/rmutt

Rmutt Turing-complete random text generator

Primary LanguageC

R. Mutt

How to Write rmutt Grammars

Grammars in rmutt consist primarily of rules. Rules are named and specify which choices are allowable at a given point in the grammar. To do this, they can either include literal text which rmutt will output, or they can refer to other rules. The simplest rule simply associates a name with some literal text:

day: "Thursday";

This tells rmutt to produce the string "Thursday" every time it encounters the "day" rule. So for instance if rmutt encountered the rule:

announcement: "I'm leaving on " day;

it would produce

I'm leaving on Thursday

In the example, the literal "I'm leaving on " is followed by the term "day", which tells rmutt to look up the rule named "day" to determine what to output next.

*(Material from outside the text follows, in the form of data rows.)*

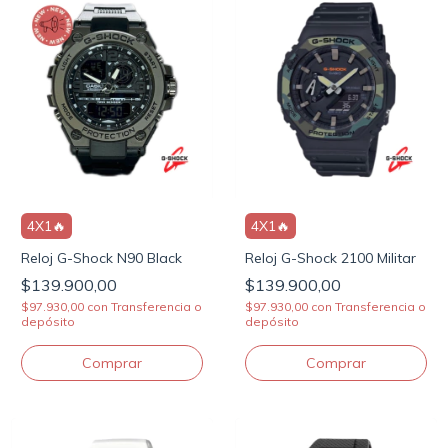
4X1🔥
4X1🔥
Reloj G-Shock N90 Black
Reloj G-Shock 2100 Militar
$139.900,00
$139.900,00
$97.930,00
con
Transferencia o
$97.930,00
con
Transferencia o
depósito
depósito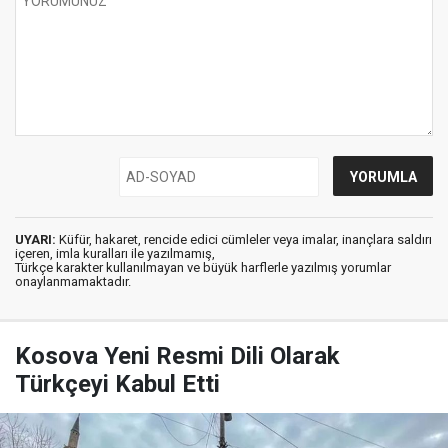
UYARI:
Küfür, hakaret, rencide edici cümleler veya imalar, inançlara saldırı
içeren, imla kuralları ile yazılmamış,
Türkçe karakter kullanılmayan ve büyük harflerle yazılmış yorumlar
onaylanmamaktadır.
Kosova Yeni Resmi Dili Olarak
Türkçeyi Kabul Etti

A rule can contain more than one allowable choice. Choices are separated by commas. So for instance if we change our first rule to:

day: "Thursday", "Friday" , "Saturday";

then the "announcement" rule could also produce

I'm leaving on Friday

or

I'm leaving on Saturday

rmutt chooses randomly, so there's no way to predict which choice it will make for any given rule.

Anonymous Rules

Sometimes it's inconvenient to define a new rule every time you want rmutt to make a choice. To make this more convenient, rmutt allows for anonymous rules which may be used anywhere in a rule. They're set off by parentheses. For example, we could rewrite our announcement rule as follows:

announcement: "I'm " ("leaving" , "staying") " tomorrow";

rmutt will either produce

I'm leaving tomorrow

or

I'm staying tomorrow

In case you're wondering, this has exactly the same behavior as the following two rules:

announcement: "I'm " sol " tomorrow"; sol: "staying", "leaving";

Anonymous rules can be nested arbitrarily deeply, as in this example:

brag: "I have a " (("cool" , "fast") " car", ("great", "winning") " personality") "!";

Repetition

rmutt allows you to control how many times to repeat each part of a rule by specifying a minimum and maximum number of allowable repetitions. This is done with the "repetition qualifier" in the form {min,max} to specify a minumum and maximum number of repetitions or simply {num} to specify an exact number of repetitions. For example, the following rule:

howfar: "very, "{3,4} "far away";

might produce:

very, very, very, far away

The repetition notation can be applied to non-literals as well. For instance, it could be applied to the invocation of another rule:

howfar: emph{3,4} "far away"; emph: "very, ", "really, ", "extremely, ";

might produce:

really, really, extremely, really, far away

Just as parentheses can be used for anonymous rules, they can also be used to group terms so that the repetition qualifier can be applied to the group. For example we can rewrite our following example like so:

howfar: (emph ", "){3,4} "far away"; emph: "very", "really" , "extremely";

which saves us having to include the comma in each choice for "emph", since we've grouped it with the invocation of "emph" in the first rule.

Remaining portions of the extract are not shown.